Member Monday: Grandmother’s Skirt by Alicia McCauley

Welcome back to Member Monday. Today we feature an essay by Alicia McCauley. Alicia is a teacher, a writer and the President of Vigilante Kindness. Her essay, Grandmother’s Skirt, was recently published in Chicken Soup for the Soul: Merry Christmas. Welcome, Alicia.

Grandmother’s Skirt

by Alicia McCauley

A tiny crack splintered through my heart when I hung my grandmother’s skirt up in my closet this Christmas.  It’s a red and green plaid skirt that sits perfectly on my hips and floats at my knees, a traveling pants sort of miracle being that I’m six feet tall and my grandmother was five feet tall on her tallest days.

The skirt is one of two items I took from her closet when she passed away.  The other was a bland oatmeal sweater that smelled like her.  I kept that sweater on for days after she died, breathing in her smell even as I laid in bed nights, listening to the sounds that felt all wrong in her house.

But the skirt went unworn.  

The first Christmas season after she died, I couldn’t put it on without crying and so it hung at the back of my closet, its red and green merriment lost in a dark corner.  The second Christmas season after she died, I was able to wear the skirt with only the slightest quiver in my bottom lip when I looked in the mirror.

I paired my grandmother’s skirt with a black jacket zigzagged with zippers and tall, black boots with the skinniest of heels.  For good measure I added my favorite leather studded bracelet.  I remembered my grandmother wearing the skirt, so proper in her heels and pantyhose and a red sweater on top.  She would’ve laughed and shaken her head at her modest skirt paired with my hints of edginess.  
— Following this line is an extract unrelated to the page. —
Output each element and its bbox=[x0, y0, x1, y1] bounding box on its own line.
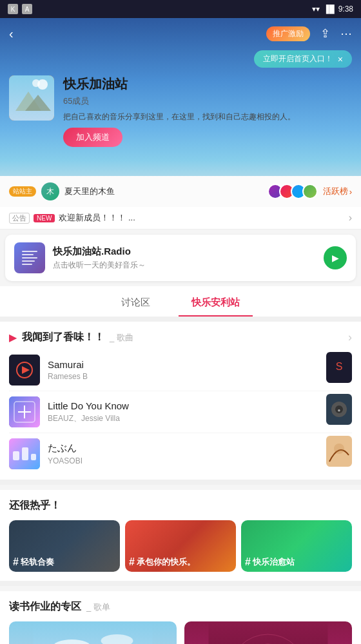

A thousand times I wanted to send her a photo.  I wanted our pictures to stand next to each other, each of us wearing this magical skirt, her red lipsticked mouth smiling next to my own pale grin.

Every single time I took her skirt out for a spin, I was showered with compliments.  I’m not fashionable or trendy in any sense of those words.  I’m gangly and awkward and when I can find pants that don’t look like I’m readying for a flood, that’s a fashion win in my book.
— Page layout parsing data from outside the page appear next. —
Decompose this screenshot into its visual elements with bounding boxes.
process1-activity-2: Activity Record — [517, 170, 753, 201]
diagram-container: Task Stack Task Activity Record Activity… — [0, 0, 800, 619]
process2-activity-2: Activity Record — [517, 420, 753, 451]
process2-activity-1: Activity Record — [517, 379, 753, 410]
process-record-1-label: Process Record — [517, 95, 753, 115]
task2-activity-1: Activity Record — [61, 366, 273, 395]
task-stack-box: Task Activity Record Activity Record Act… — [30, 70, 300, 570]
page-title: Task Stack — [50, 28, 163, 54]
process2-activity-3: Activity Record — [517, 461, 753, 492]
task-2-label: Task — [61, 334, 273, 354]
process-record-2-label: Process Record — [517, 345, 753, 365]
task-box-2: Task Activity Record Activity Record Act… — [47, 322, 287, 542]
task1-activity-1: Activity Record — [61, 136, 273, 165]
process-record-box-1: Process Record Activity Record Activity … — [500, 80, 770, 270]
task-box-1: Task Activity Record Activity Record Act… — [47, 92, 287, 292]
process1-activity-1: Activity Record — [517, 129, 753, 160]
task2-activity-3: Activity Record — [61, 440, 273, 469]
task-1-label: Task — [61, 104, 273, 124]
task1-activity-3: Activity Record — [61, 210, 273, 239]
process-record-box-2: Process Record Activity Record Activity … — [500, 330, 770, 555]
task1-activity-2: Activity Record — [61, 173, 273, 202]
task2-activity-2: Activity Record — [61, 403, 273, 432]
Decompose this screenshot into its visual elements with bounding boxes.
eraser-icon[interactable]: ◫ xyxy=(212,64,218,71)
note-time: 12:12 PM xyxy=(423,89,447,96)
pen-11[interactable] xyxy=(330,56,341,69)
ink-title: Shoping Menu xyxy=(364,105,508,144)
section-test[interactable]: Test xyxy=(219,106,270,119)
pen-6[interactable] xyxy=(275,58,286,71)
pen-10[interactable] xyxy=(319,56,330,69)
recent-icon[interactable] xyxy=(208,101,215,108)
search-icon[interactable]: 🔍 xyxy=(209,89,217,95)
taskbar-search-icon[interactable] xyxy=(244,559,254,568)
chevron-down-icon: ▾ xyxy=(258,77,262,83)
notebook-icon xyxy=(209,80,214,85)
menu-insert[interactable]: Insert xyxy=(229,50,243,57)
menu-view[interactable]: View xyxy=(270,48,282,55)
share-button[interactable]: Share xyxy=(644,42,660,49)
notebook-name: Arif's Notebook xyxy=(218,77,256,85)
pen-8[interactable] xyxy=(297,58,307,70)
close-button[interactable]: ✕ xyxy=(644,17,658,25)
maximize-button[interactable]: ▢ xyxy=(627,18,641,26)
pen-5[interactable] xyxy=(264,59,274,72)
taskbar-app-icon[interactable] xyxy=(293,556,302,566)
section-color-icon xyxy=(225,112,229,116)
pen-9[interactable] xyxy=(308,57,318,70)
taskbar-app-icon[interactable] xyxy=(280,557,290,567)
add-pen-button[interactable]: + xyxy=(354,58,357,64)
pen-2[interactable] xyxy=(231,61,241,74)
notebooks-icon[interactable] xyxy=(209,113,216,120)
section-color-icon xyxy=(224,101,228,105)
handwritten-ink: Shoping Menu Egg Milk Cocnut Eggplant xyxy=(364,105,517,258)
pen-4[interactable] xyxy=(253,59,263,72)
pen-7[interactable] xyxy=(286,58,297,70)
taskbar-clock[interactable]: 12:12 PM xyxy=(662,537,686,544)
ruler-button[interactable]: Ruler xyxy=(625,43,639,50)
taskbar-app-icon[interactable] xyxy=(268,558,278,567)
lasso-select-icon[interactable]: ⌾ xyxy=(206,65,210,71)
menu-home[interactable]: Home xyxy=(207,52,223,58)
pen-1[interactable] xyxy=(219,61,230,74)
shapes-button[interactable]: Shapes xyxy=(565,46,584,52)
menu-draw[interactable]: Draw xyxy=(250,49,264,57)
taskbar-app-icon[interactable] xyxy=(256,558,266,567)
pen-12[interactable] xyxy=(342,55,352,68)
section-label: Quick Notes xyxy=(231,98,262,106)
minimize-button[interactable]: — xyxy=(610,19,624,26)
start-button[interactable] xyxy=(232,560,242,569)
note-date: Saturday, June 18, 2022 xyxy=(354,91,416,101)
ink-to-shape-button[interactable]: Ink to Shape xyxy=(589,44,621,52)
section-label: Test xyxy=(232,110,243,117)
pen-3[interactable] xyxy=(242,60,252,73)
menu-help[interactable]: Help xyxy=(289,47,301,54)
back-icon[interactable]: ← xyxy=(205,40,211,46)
When I stepped out in my grandmother’s skirt, it was a whole new experience.  Compliments were showered upon me.

“I love that skirt.”

That is a fantastic skirt!”

You look radiant in that skirt.  It really brings out the color in your cheeks.”
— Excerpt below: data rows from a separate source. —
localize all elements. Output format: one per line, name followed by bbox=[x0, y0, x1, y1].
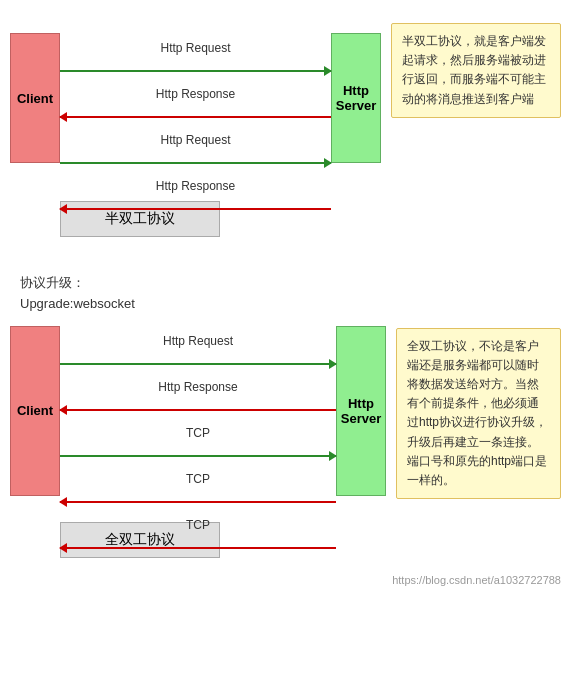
arrow-wrapper-3: Http Request bbox=[60, 133, 331, 177]
arrow2-row-2 bbox=[60, 396, 336, 424]
client-label-1: Client bbox=[17, 91, 53, 106]
watermark: https://blog.csdn.net/a1032722788 bbox=[392, 574, 561, 586]
arrow-right-1 bbox=[60, 70, 331, 72]
server-label-1: Http Server bbox=[336, 83, 376, 113]
server-box-1: Http Server bbox=[331, 33, 381, 163]
arrow-left-2 bbox=[60, 116, 331, 118]
arrows-container-2: Http Request Http Response TCP bbox=[60, 326, 336, 496]
arrow-label-2: Http Response bbox=[60, 87, 331, 101]
arrow2-left-5 bbox=[60, 547, 336, 549]
arrow2-left-4 bbox=[60, 501, 336, 503]
arrows-container-1: Http Request Http Response Http Request bbox=[60, 33, 331, 163]
section1-container: Client Http Request Http Response Http R… bbox=[0, 0, 571, 255]
arrow2-wrapper-5: TCP bbox=[60, 518, 336, 562]
arrow-label-1: Http Request bbox=[60, 41, 331, 55]
section2-container: 协议升级： Upgrade:websocket Client Http Requ… bbox=[0, 255, 571, 591]
arrow2-right-3 bbox=[60, 455, 336, 457]
arrow-wrapper-1: Http Request bbox=[60, 41, 331, 85]
arrow2-row-1 bbox=[60, 350, 336, 378]
note-box-1: 半双工协议，就是客户端发起请求，然后服务端被动进行返回，而服务端不可能主动的将消… bbox=[391, 23, 561, 118]
arrow2-label-4: TCP bbox=[60, 472, 336, 486]
upgrade-label: 协议升级： Upgrade:websocket bbox=[20, 273, 561, 315]
arrow2-wrapper-3: TCP bbox=[60, 426, 336, 470]
arrow2-right-1 bbox=[60, 363, 336, 365]
client-box-1: Client bbox=[10, 33, 60, 163]
arrow-right-3 bbox=[60, 162, 331, 164]
arrow-row-4 bbox=[60, 195, 331, 223]
arrow-row-1 bbox=[60, 57, 331, 85]
arrow2-label-5: TCP bbox=[60, 518, 336, 532]
arrow-label-3: Http Request bbox=[60, 133, 331, 147]
note-text-2: 全双工协议，不论是客户端还是服务端都可以随时将数据发送给对方。当然有个前提条件，… bbox=[407, 339, 547, 487]
arrow2-label-3: TCP bbox=[60, 426, 336, 440]
arrow2-left-2 bbox=[60, 409, 336, 411]
client-label-2: Client bbox=[17, 403, 53, 418]
arrow2-wrapper-1: Http Request bbox=[60, 334, 336, 378]
arrow-wrapper-4: Http Response bbox=[60, 179, 331, 223]
section1-diagram: Client Http Request Http Response Http R… bbox=[10, 18, 561, 178]
arrow2-row-3 bbox=[60, 442, 336, 470]
arrow-label-4: Http Response bbox=[60, 179, 331, 193]
arrow-left-4 bbox=[60, 208, 331, 210]
upgrade-line2: Upgrade:websocket bbox=[20, 294, 561, 315]
server-box-2: Http Server bbox=[336, 326, 386, 496]
arrow2-wrapper-4: TCP bbox=[60, 472, 336, 516]
arrow-row-2 bbox=[60, 103, 331, 131]
arrow-wrapper-2: Http Response bbox=[60, 87, 331, 131]
arrow2-row-4 bbox=[60, 488, 336, 516]
note-text-1: 半双工协议，就是客户端发起请求，然后服务端被动进行返回，而服务端不可能主动的将消… bbox=[402, 34, 546, 106]
arrow2-row-5 bbox=[60, 534, 336, 562]
arrow-row-3 bbox=[60, 149, 331, 177]
section2-diagram: Client Http Request Http Response TCP bbox=[10, 323, 561, 500]
arrow2-label-1: Http Request bbox=[60, 334, 336, 348]
server-label-2: Http Server bbox=[341, 396, 381, 426]
arrow2-label-2: Http Response bbox=[60, 380, 336, 394]
client-box-2: Client bbox=[10, 326, 60, 496]
arrow2-wrapper-2: Http Response bbox=[60, 380, 336, 424]
upgrade-line1: 协议升级： bbox=[20, 273, 561, 294]
note-box-2: 全双工协议，不论是客户端还是服务端都可以随时将数据发送给对方。当然有个前提条件，… bbox=[396, 328, 561, 500]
Needless to say, I felt great in that skirt, so great that I carefully put it in my clothing rotation as often as possible.  I took the skirt to see ‘It’s a Wonderful Life’.  I wore it to three Christmas parties.  I wore it to the Christmas sing-a-long on the last day of school.  Finally I donned it for our Christmas morning church service.

As we read the Communion passage, I held the plastic Communion cup, complete with wafer sealed on top, and swirled the grape juice so that it coated the sides of the cup in red.  I thought about how Christ’s sacrifice covers my sins. I savored the wafer on my tongue and washed it down with the bittersweet juice, running red down my throat.

After church and after all the gifts were opened, a knot caught in my throat when I hung my grandmother’s skirt up that Christmas afternoon.  I ran my hand over the wool and slipped the skirt back into the recesses of my closet.  

Later that day I strapped on my helmet and pedaled out for a Christmas bike ride.  Under a blindingly blue sky and with the taste of Communion still on my lips, I thought of all the gifts I’ve received this past year, both tangible and not.

I smiled because somehow in spite of her passing, my grandmother still manages to give incredible gifts.

In her skirt I felt vibrant.

I felt confident.

I felt beautiful.

And the most magical gift of my grandmother’s skirt is that when I took it off and placed it back in the closet, all of those feelings still remained.